[TASK PROMPT]:
What you return must match the entries word for word, minus the pictures.

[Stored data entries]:
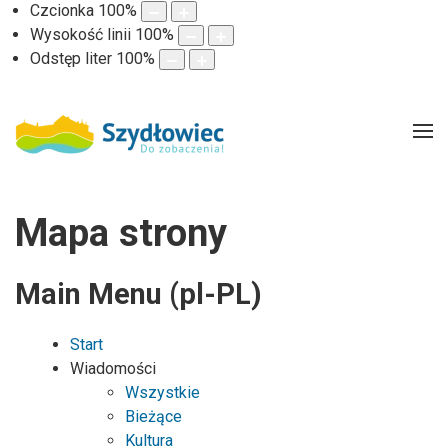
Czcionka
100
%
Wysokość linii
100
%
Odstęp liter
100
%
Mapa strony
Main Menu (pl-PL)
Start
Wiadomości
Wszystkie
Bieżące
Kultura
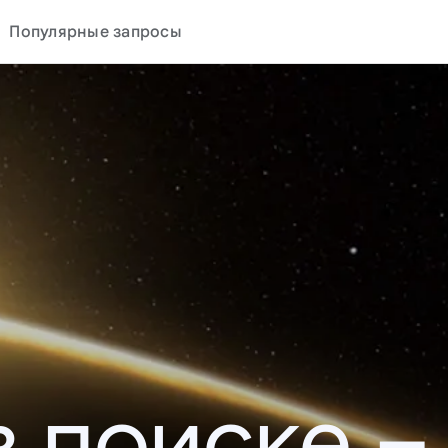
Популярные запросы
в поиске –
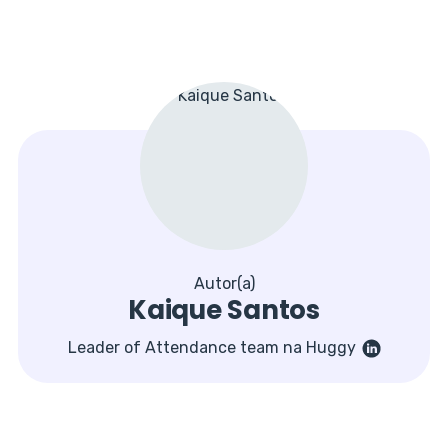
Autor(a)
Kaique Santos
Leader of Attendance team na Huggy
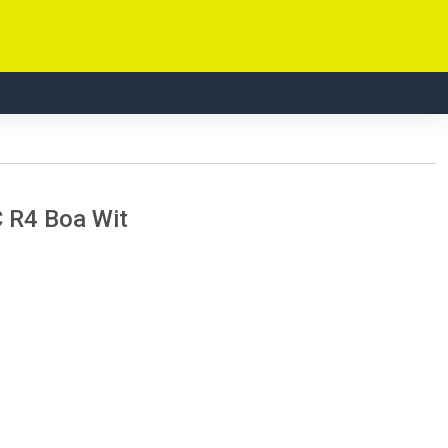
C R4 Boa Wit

[TASK OUTPUT]:
Czcionka
100
%
Wysokość linii
100
%
Odstęp liter
100
%
Mapa strony
Main Menu (pl-PL)
Start
Wiadomości
Wszystkie
Bieżące
Kultura
Популярные запросы
в поиске –
Autor(a)
Kaique Santos
Leader of Attendance team na Huggy
C R4 Boa Wit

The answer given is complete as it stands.